International Professional Service Semester
How do participants select an organization?
We recommend that students start their brainstorming process by reviewing organizations with which the Institute has an established relationship. Please see our list of organizations in the "participating organizations" section.
A student can work with IPSS faculty, staff, and career advisors to research potential IPSS organizations.
The focus of the work of the organization must be international or transnational. One of the key selection criteria is that the assignment fits the academic specialization and career interests of the participating student. Faculty and career advisors are available to assist in identifying an appropriate organization.
Participating students may wish to go to a specific region or country. The "language of work" in that organization/country may have a direct impact on whether a student is accepted into the program. Local NGOs and local/national branches of IGOs may require specific languages of work.
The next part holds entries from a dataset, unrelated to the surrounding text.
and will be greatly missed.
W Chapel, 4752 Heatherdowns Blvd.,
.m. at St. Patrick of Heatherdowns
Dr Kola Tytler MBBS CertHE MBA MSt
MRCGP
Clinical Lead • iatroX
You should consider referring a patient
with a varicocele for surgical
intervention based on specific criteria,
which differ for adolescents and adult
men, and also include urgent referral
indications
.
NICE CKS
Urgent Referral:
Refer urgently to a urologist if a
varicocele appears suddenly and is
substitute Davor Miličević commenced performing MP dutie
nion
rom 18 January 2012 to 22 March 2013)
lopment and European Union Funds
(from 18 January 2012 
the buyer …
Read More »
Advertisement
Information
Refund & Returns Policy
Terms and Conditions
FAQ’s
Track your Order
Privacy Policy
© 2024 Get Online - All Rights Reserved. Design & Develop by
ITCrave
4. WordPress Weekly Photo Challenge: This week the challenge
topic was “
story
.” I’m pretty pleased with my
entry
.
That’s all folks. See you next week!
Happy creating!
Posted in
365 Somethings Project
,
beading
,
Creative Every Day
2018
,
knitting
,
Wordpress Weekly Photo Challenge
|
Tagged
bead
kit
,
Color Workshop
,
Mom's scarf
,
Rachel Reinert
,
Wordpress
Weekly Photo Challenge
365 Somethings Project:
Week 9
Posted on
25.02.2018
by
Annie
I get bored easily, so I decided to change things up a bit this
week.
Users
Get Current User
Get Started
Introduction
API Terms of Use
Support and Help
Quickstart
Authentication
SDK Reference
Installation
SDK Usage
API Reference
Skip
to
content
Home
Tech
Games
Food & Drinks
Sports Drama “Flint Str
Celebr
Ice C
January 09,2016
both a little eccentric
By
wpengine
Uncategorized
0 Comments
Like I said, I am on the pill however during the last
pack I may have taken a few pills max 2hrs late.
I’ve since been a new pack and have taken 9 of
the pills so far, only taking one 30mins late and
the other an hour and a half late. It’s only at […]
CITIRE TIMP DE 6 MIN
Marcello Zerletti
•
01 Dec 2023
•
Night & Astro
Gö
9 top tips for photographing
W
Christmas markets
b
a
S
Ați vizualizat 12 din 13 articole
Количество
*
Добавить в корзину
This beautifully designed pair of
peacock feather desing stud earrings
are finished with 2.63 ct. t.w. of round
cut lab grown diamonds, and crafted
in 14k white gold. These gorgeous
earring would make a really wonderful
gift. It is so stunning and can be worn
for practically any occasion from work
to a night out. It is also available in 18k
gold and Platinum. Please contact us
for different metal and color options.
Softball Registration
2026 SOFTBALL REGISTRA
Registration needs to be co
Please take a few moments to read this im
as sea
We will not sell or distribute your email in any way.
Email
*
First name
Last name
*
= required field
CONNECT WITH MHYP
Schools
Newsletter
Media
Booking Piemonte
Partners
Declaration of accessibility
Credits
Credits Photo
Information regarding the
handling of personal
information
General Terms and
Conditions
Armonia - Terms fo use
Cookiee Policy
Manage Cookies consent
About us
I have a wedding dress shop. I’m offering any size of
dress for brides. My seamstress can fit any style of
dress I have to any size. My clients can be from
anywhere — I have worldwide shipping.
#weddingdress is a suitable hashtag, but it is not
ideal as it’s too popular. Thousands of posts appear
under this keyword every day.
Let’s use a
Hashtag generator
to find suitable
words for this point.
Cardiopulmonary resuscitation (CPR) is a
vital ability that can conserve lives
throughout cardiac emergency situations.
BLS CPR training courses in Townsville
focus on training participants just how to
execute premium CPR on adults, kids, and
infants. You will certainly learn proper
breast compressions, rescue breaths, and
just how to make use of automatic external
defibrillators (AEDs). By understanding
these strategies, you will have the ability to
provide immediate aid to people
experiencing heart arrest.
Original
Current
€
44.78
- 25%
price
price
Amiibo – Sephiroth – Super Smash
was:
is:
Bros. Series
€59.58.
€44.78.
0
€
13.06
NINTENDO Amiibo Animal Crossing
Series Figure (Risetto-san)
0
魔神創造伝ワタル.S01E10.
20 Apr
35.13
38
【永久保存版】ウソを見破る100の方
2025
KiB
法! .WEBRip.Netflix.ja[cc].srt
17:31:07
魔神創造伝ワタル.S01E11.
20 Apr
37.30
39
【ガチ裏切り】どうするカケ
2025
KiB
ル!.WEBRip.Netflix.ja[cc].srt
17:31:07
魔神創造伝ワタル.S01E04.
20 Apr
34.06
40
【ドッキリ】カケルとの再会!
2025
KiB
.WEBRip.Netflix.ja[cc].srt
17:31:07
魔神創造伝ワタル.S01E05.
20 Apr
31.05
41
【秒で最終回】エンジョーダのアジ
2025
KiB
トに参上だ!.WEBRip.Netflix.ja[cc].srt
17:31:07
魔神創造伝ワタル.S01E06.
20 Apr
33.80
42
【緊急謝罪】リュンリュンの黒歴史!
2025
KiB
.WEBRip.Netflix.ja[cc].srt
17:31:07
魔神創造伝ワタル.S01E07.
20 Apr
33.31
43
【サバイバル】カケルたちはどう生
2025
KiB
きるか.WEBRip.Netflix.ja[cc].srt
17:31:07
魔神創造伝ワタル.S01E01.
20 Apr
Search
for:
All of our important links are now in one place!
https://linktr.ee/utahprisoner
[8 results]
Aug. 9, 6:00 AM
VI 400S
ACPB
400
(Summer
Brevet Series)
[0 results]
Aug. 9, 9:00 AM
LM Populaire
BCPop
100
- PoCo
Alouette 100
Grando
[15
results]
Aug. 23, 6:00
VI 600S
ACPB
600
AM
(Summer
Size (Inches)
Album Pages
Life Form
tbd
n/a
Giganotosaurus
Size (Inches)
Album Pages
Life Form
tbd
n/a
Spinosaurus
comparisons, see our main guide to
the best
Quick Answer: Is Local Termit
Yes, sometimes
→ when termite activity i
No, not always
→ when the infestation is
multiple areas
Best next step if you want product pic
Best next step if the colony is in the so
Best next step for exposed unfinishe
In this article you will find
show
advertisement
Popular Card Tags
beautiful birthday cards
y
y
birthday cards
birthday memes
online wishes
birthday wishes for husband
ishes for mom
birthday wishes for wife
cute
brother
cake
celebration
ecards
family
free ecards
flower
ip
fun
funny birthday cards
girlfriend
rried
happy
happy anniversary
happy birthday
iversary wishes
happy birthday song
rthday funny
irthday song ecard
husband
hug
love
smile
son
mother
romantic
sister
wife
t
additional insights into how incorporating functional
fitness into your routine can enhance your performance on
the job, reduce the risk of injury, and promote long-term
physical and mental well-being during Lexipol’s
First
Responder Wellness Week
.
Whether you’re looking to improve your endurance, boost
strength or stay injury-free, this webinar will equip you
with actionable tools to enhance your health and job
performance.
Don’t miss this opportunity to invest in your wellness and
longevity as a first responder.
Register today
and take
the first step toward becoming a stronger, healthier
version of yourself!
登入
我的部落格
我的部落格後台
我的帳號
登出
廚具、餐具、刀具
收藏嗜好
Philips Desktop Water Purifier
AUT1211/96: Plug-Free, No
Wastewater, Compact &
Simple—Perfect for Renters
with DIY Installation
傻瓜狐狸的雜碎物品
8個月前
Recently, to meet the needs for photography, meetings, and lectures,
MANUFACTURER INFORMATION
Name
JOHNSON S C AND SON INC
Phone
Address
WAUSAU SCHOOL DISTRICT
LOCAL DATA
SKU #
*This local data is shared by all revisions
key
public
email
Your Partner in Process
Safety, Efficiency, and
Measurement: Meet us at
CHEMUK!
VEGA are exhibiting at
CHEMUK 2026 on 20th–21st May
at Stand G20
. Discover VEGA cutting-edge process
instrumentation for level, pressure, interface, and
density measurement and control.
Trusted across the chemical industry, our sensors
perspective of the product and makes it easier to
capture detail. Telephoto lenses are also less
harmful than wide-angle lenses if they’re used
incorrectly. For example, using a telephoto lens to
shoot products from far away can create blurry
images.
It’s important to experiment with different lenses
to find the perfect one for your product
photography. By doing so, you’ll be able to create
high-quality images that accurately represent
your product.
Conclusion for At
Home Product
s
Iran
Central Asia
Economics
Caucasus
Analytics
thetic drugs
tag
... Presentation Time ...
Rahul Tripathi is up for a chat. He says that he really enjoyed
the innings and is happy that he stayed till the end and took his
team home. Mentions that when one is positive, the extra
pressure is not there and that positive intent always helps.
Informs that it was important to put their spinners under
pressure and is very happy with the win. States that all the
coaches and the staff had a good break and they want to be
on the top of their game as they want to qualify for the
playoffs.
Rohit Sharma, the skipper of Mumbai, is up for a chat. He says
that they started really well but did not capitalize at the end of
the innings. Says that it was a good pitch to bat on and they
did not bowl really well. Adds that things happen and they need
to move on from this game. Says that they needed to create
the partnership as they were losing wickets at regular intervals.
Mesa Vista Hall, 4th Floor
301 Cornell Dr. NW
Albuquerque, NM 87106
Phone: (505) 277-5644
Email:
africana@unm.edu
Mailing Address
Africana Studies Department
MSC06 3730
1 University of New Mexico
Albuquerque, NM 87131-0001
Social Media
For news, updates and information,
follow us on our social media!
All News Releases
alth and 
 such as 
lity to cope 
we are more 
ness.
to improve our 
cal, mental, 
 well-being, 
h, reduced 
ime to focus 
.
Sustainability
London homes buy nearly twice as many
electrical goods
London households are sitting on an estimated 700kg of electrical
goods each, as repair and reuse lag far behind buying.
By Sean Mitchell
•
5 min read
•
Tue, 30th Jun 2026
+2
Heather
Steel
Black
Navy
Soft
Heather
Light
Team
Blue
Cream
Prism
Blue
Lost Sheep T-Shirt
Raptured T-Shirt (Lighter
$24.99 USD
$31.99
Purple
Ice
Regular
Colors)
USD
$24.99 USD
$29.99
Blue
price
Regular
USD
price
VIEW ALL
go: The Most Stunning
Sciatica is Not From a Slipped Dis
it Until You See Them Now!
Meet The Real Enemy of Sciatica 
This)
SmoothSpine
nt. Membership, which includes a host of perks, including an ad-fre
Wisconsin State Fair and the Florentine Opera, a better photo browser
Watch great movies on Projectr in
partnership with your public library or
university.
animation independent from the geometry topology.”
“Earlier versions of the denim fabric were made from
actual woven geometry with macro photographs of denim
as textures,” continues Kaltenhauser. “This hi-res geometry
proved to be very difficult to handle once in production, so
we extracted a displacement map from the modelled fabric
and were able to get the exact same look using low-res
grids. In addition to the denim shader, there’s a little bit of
Students should also consider visa needs. Check with the relevant embassy websites for the countries in which organizations are located.
What is the difference between IPSS, DPMI Plus, and FMS?
So what is the difference between IPSS, DPMI Plus, and FMS?
Hint--It's in the details.
When deciding whether to do IPSS, DPMI Plus, or FMS, students should consider the following:
1) Which training program(s) should I complete?
The DPMI program provides participants with practical training in development project management, social entrepreneurship and strategic partnering, and facilitating participatory development. During the training, students learn new technologies used in the development field, work in teams representing various non-governmental organizations that are selected, ad hoc, during the program, and facilitate simulated trainings among their peers. By the end of the training, participants will have acquired a unique set of tools and techniques that they can apply in the field.
The IPSS pre-departure training covers organizational analysis, consulting techniques, technical skills, applied research design, and professional preparation and communication workshops. The training is designed by Dr. Mahabat Baimyrzaeva, with workshops led by different experts. IPSS fellows present their final work to their peers during the final part of their internships and then meet remotely with a faculty panel for feedback. Projects can be done individually or in teams.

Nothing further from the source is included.